Hyphen-minus

Last updated

-
Hyphen-minus
In  Unicode U+002D-HYPHEN-MINUS
Graphical variants
U+FE63SMALL HYPHEN-MINUS
U+FF0DFULLWIDTH HYPHEN-MINUS
Different from
Different fromU+2010 HYPHEN

U+2011 NON-BREAKING HYPHEN
U+2212 MINUS SIGN
U+2013 EN DASH

Contents

U+2014 EM DASH

The hyphen-minus symbol - is the form of hyphen most commonly used in digital documents. On most keyboards, it is the only character that resembles a minus sign or a dash so it is also used for these. [1] The name hyphen-minus derives from the original ASCII standard, [2] where it was called hyphen (minus). [3] The character is referred to as a hyphen, a minus sign, or a dash according to the context where it is being used.

Description

-+
-+
hyphen-minus, plus, and minus signs
in proportional and monospaced fonts

In early typewriters and character encodings, a single key/code was almost always used for hyphen, minus, various dashes, and strikethrough, since they all have a roughly similar appearance.

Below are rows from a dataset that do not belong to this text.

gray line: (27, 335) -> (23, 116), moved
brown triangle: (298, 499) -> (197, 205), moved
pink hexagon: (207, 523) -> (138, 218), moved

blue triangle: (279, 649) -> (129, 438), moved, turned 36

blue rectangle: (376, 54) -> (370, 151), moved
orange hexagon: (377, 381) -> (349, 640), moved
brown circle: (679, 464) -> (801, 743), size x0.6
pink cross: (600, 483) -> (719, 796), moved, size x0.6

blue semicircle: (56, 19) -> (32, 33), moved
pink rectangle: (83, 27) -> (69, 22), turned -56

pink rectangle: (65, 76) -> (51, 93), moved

The current Unicode Standard specifies distinct characters for several different dashes, an unambiguous minus sign (sometimes called the Unicode minus) at code point U+2212, an unambiguous hyphen (sometimes called the Unicode hyphen) at U+2010, the hyphen-minus at U+002D and a variety of other hyphen symbols for various uses. When a hyphen is called for, the hyphen-minus is a common choice as it is well known, easy to enter on keyboards, and still the only form recognized by many data formats and computer languages. Though the Unicode Standard states that the U+2010 hyphen is "preferred" over the hyphen-minus, [4] the standard itself uses the hyphen-minus as its hyphen character. [5]

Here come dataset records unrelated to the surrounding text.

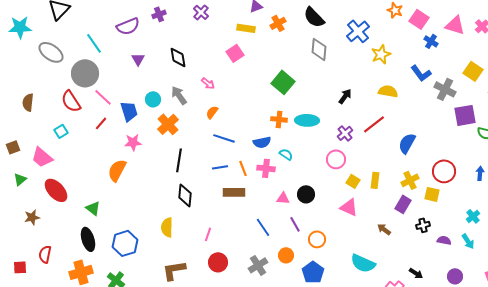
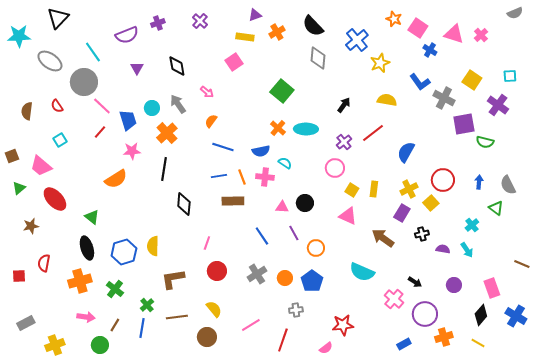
red semicircle: (71, 101) -> (57, 106), moved, size x0.6
orange cross: (279, 119) -> (278, 128), turned 35
black line: (179, 160) -> (164, 169), moved
orange semicircle: (117, 170) -> (116, 179), turned -150
yellow square: (432, 194) -> (431, 203), turned 35
yellow semicircle: (167, 227) -> (153, 246), moved
brown arrow: (384, 229) -> (383, 238), size x1.6
orange circle: (286, 255) -> (285, 278), moved

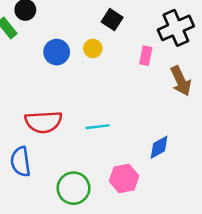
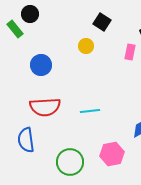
blue circle: (57, 52) -> (41, 65), moved

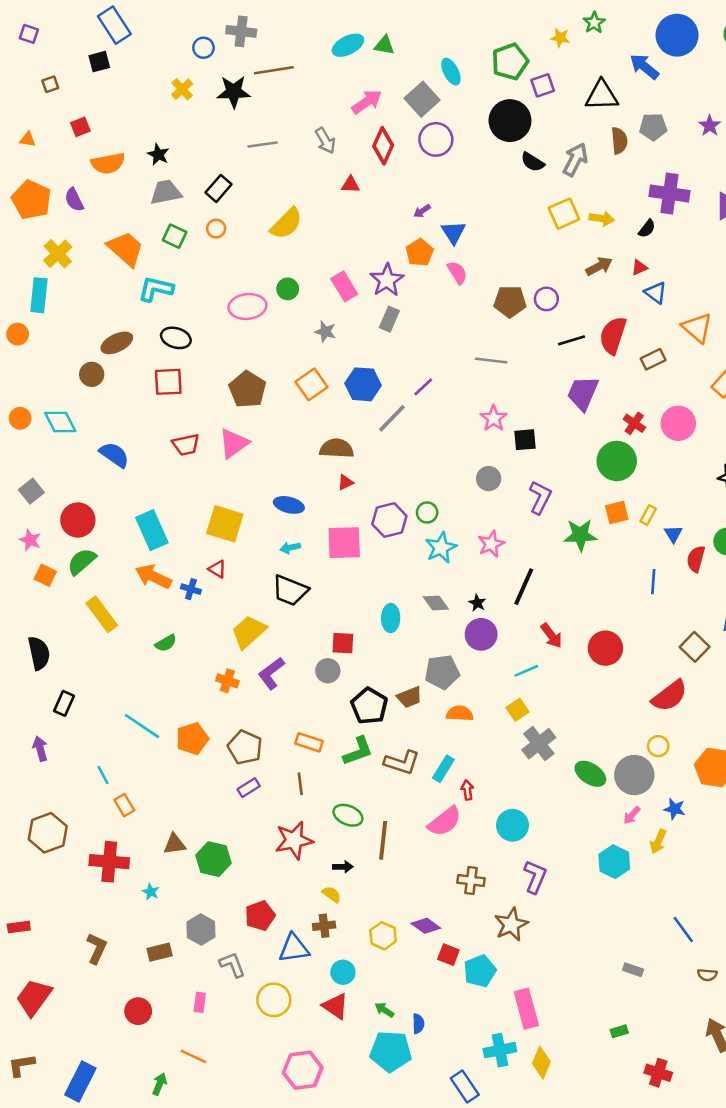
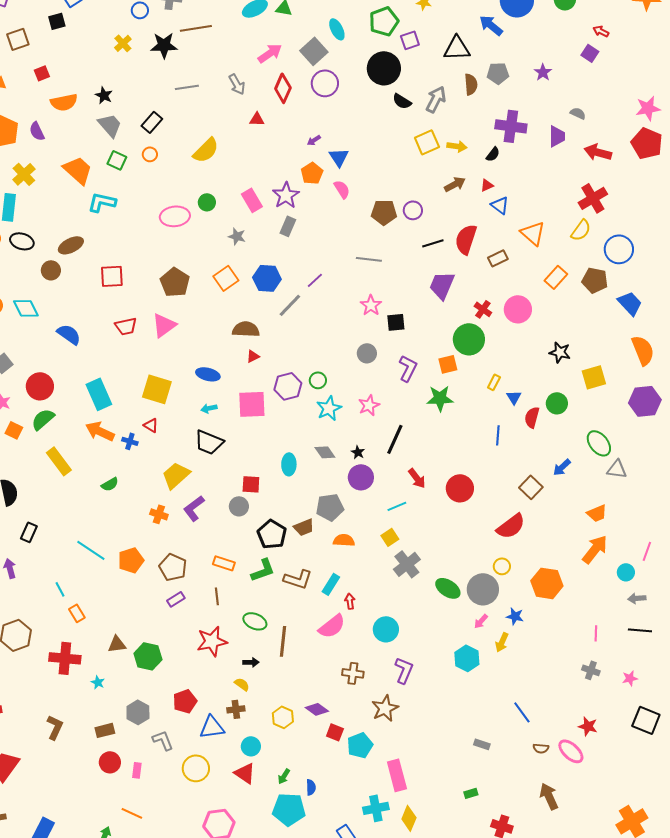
brown square: (50, 84) -> (18, 39), size x1.6
gray trapezoid: (166, 192) -> (110, 125), turned 60
black ellipse: (176, 338) -> (22, 241), moved
orange square: (617, 512) -> (448, 364), moved
green arrow: (384, 1010) -> (284, 776), turned -91
red circle: (138, 1011) -> (110, 762), moved

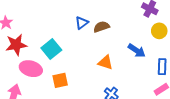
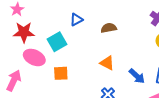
blue triangle: (82, 23) -> (76, 20), moved
blue arrow: (137, 51) -> (137, 76), moved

In most modern computer fonts, the hyphen-minus is either identical or very similar to the Unicode hyphen. [6] [lower-alpha 1]

In mathematical texts that include the plus sign, the Unicode minus is preferred to the hyphen-minus, because its metrics match the plus sign in level and length. [lower-alpha 2]

Uses

Typing

This character is typed when a hyphen or a minus sign is wanted. Based on old typewriter conventions, it is common to use a pair -- to represent an em dash , [7] and to put spaces around it  -  to represent a spaced en dash   ; this practice is deprecated in professional typography. [8] Some word processors automatically convert these to the correct dash. The character can also be typed multiple times to simulate a horizontal line (though in most cases, repeated entry of the underscore will produce a solid line). Alternating the hyphen-minus with spaces produces a "dashed" line, often to indicate where paper is to be cut. On a typewriter, over-striking a section of text with this is used for strikethrough.

Programming languages

Most programming languages use the hyphen-minus for denoting subtraction and negation.[ further explanation needed ] [9] [10] It is rarely used to indicate a range, due to ambiguity with subtraction. Generally, other characters, such as the Unicode U+2212 MINUS SIGN are not recognized as an operator.[ citation needed ]

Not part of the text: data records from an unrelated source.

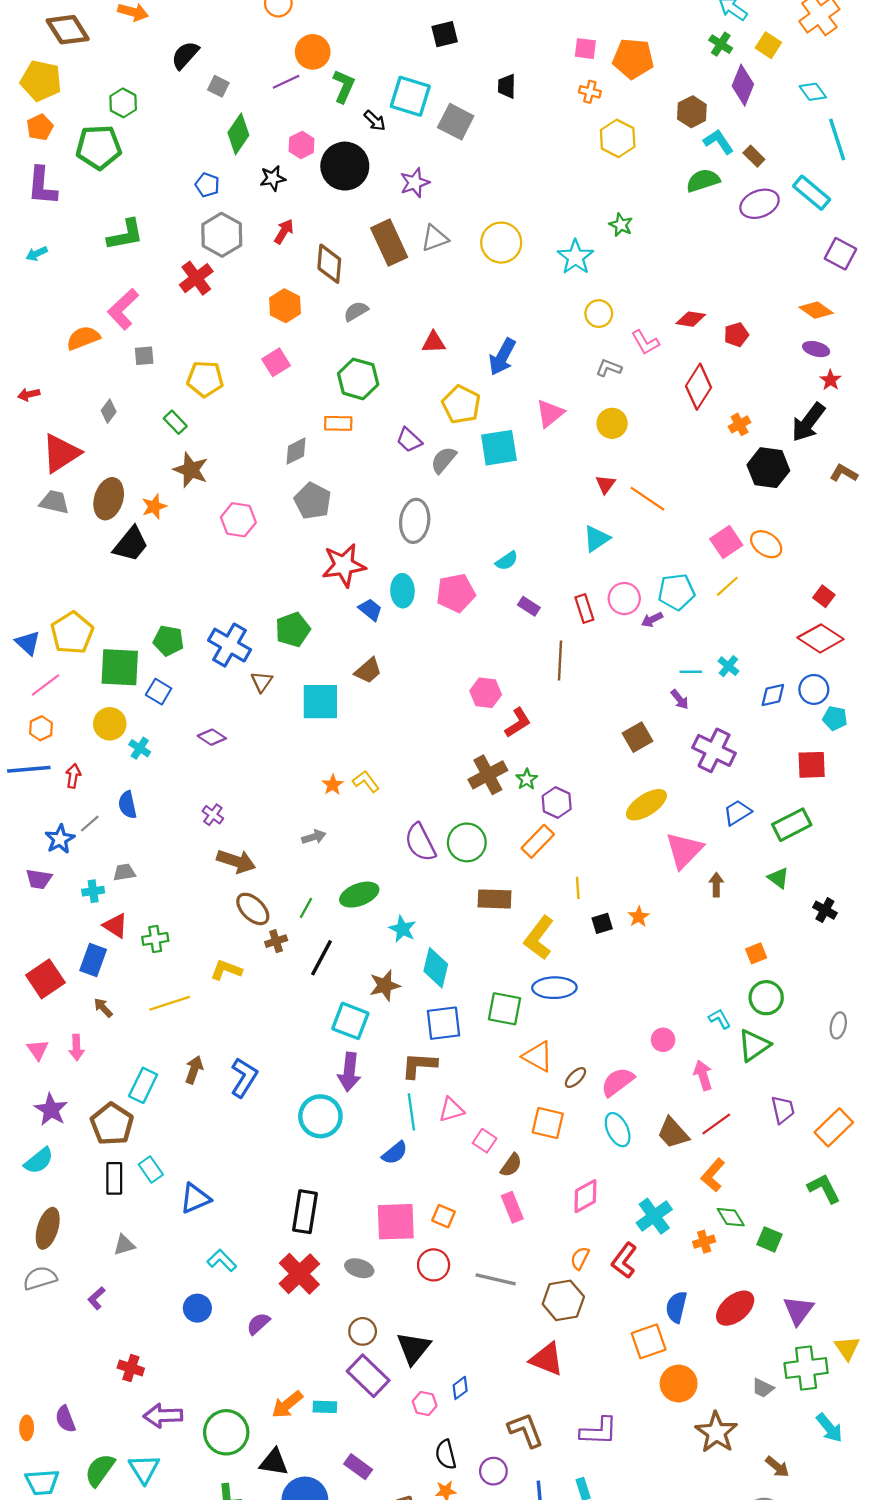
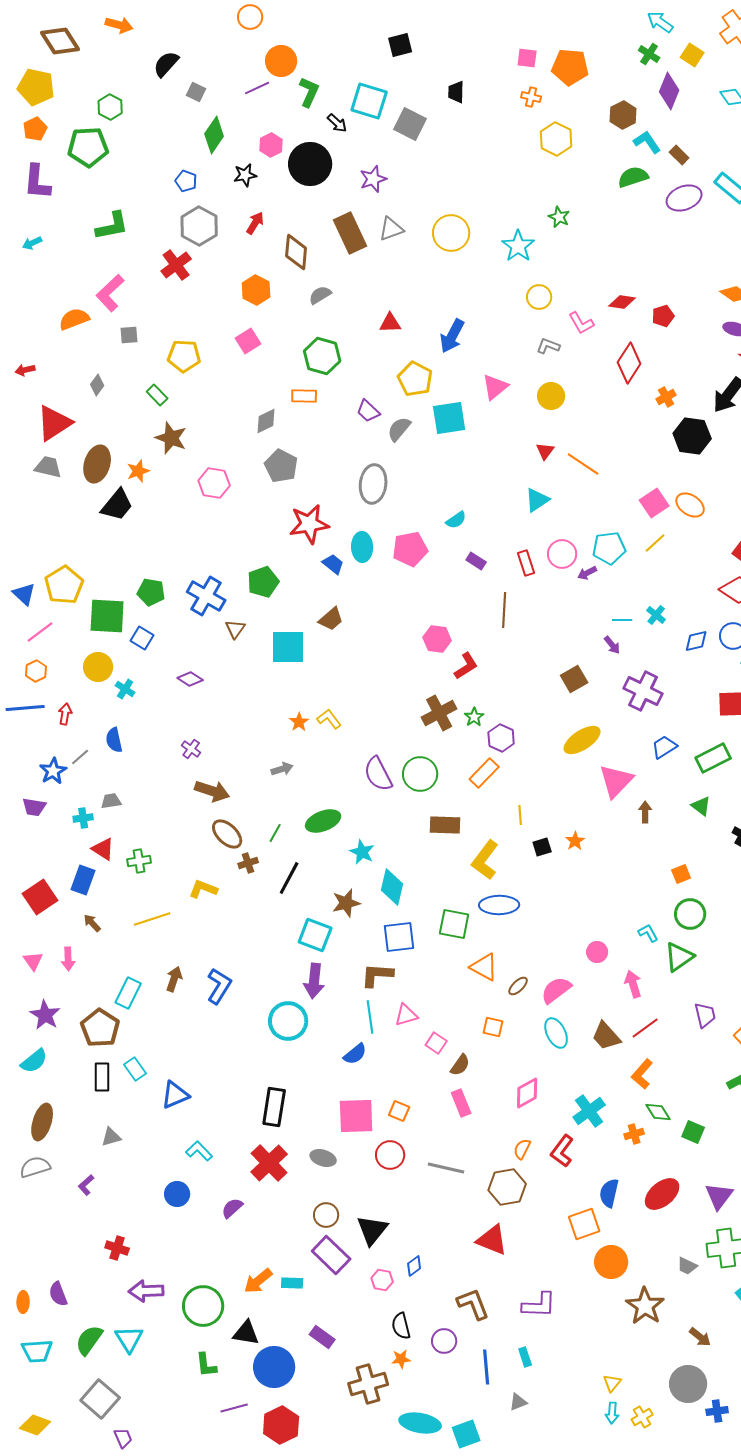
orange square: (548, 1123) -> (493, 1027), size x0.7

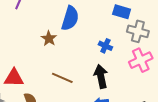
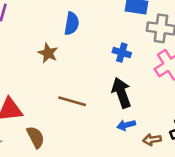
blue semicircle: (70, 18) -> (72, 24), size x0.7

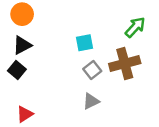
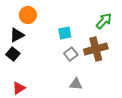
orange circle: (22, 14) -> (28, 15), moved
gray triangle: (91, 101) -> (76, 84), moved, turned 32

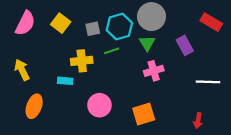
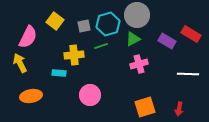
red rectangle: (211, 22) -> (191, 34), moved
pink semicircle: (25, 23) -> (28, 37), moved
green triangle: (147, 43) -> (133, 39), turned 35
purple rectangle: (185, 45) -> (167, 41), turned -30
orange ellipse: (34, 106) -> (31, 96), turned 60
orange square: (144, 114) -> (145, 107), moved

In some programming languages (for example MySQL) -- (two hyphen-minus) mark the beginning of a comment. It can be used to start the signature block in Usenet news system. YAML uses --- (three hyphen-minuses) to end a section.

Command line

The hyphen-minus character is often used when specifying command-line options, a convention popularized by Unix. Examples of the "short" form are -R or -q. A user can specify both by using -Rq. Some implementations allow two hyphen-minuses to specify "long" option names as --recursive or --quiet. These are easier to understand when reading commands (some software does not care about the number of hyphen-minuses, and either does not allow combinations of single-letter options, or requires the user to rearrange them, so they do not match a long option). A double hyphen-minus by itself (followed by a space) indicates that there are no more options, which is useful when one needs to specify a filename that starts with a hyphen-minus. An option of just a hyphen-minus (followed by a space) may be recognized in lieu of a filename and indicates that stdin is to be read.

diff output

- is used to denote deleted lines in diff output in the context format or the unified format.

Encoding

The glyph has a code point in Unicode as U+002D-HYPHEN-MINUS. It is also in ASCII with the same value.

See also

Explanatory notes

  1. In Lucida Sans Unicode, the hyphen-minus is drawn identically to the en dash.
  2. The precise relationships depend on typeface design choices.

Related Research Articles

The hyphen is a punctuation mark used to join words and to separate syllables of a single word. The use of hyphens is called hyphenation.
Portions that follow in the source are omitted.